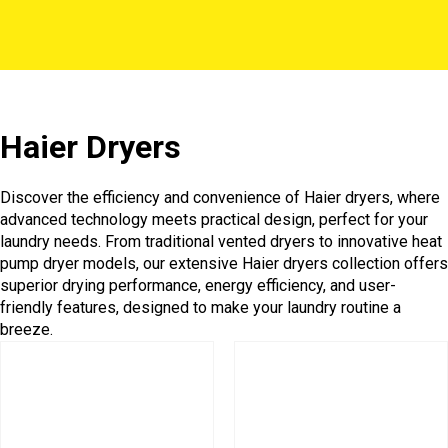
Haier Dryers
Discover the efficiency and convenience of Haier dryers, where
advanced technology meets practical design, perfect for your
laundry needs. From traditional vented dryers to innovative heat
pump dryer models, our extensive Haier dryers collection offers
superior drying performance, energy efficiency, and user-
friendly features, designed to make your laundry routine a
breeze.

What is being asked: Quote exactly and only the lines from the one holding "advanced technology meets" through the end of the data.

Solution:
advanced technology meets practical design, perfect for your
laundry needs. From traditional vented dryers to innovative heat
pump dryer models, our extensive Haier dryers collection offers
superior drying performance, energy efficiency, and user-
friendly features, designed to make your laundry routine a
breeze.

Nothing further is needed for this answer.